Task objective:
Search the material below for the word "components" and copy every line in which it occurs.

◇ ◇ ◇ ◇ ◇ ◇ ◇

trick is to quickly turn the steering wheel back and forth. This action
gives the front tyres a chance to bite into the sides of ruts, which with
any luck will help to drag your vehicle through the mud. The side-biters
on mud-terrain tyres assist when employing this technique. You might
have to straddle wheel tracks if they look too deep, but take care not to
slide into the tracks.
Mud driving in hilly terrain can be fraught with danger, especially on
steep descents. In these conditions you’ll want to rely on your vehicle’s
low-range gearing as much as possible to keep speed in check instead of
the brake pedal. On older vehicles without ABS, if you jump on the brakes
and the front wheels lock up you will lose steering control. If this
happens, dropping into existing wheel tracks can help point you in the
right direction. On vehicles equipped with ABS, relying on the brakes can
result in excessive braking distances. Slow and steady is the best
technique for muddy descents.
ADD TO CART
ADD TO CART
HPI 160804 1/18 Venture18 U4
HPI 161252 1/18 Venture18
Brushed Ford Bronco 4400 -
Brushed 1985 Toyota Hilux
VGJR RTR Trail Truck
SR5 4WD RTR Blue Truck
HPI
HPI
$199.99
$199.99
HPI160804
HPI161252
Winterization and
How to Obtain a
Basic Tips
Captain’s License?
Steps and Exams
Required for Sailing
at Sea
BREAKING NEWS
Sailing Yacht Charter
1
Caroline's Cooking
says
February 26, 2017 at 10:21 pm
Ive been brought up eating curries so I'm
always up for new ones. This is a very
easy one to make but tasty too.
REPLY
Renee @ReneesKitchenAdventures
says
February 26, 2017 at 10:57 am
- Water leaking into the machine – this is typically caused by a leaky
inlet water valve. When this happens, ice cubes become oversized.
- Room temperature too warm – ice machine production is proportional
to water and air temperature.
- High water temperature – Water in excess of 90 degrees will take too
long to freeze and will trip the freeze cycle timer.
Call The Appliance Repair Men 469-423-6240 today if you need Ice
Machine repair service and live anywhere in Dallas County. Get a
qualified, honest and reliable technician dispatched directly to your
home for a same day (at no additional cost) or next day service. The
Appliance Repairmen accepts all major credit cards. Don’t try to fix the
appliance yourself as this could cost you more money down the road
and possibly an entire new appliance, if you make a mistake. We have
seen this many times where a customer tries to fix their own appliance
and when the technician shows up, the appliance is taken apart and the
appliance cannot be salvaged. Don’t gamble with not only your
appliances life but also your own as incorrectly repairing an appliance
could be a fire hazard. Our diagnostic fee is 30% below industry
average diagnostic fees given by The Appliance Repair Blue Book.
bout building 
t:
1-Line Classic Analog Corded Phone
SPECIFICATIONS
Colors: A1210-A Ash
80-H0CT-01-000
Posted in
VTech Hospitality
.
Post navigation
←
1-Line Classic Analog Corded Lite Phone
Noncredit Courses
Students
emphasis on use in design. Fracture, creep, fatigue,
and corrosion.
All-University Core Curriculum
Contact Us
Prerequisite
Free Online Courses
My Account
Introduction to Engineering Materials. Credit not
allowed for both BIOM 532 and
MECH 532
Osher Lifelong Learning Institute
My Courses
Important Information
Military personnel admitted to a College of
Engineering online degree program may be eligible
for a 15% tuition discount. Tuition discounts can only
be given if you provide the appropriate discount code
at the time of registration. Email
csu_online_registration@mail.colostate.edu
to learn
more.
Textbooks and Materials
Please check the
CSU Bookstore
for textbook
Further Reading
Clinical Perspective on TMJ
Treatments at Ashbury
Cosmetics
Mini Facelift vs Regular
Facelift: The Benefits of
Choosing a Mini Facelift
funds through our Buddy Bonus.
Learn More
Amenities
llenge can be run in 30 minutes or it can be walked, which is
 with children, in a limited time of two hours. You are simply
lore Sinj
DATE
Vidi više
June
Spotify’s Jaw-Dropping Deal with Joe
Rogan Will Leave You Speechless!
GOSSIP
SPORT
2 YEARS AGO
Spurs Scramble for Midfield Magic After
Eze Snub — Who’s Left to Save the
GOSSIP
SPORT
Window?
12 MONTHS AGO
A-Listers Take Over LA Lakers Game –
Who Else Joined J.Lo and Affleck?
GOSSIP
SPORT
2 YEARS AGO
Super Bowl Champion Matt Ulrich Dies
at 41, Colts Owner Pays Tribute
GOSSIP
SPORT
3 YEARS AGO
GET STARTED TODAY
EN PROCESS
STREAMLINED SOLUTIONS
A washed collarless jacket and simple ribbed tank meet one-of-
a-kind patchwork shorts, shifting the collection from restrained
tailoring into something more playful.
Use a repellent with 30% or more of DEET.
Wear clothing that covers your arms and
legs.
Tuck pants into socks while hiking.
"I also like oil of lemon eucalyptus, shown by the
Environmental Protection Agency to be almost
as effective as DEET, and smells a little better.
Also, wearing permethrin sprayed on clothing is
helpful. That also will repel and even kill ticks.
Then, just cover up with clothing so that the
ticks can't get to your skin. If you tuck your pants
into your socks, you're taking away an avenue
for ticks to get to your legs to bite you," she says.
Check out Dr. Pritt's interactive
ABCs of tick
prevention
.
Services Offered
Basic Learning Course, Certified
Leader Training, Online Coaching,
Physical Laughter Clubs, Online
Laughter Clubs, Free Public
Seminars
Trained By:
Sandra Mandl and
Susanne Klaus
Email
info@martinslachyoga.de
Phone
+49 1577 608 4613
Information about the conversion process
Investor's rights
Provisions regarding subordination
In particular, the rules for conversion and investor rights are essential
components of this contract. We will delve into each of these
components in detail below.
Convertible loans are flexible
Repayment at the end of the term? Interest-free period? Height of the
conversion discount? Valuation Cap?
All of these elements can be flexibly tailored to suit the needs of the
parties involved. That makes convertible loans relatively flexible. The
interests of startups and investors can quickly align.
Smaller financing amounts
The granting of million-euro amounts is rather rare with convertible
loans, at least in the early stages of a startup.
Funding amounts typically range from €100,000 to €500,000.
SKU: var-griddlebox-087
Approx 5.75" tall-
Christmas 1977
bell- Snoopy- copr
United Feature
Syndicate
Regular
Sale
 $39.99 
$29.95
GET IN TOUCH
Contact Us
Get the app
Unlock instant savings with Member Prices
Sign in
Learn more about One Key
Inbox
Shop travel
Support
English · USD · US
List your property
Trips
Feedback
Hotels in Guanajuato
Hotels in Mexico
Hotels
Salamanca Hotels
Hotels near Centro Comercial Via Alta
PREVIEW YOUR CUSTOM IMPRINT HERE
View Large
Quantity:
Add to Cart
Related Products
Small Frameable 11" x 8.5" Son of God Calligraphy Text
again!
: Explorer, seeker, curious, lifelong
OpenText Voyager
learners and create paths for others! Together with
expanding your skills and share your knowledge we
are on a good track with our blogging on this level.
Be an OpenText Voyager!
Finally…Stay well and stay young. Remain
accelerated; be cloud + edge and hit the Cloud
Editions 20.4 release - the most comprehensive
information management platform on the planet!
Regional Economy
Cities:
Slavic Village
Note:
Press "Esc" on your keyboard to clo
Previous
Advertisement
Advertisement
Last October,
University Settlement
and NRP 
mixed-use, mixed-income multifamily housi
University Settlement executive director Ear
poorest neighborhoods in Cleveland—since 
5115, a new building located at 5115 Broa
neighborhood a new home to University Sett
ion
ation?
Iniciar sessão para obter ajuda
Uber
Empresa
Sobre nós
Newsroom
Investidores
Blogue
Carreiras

◇ ◇ ◇ ◇ ◇ ◇ ◇

Response box:
components of this contract. We will delve into each of these
components in detail below.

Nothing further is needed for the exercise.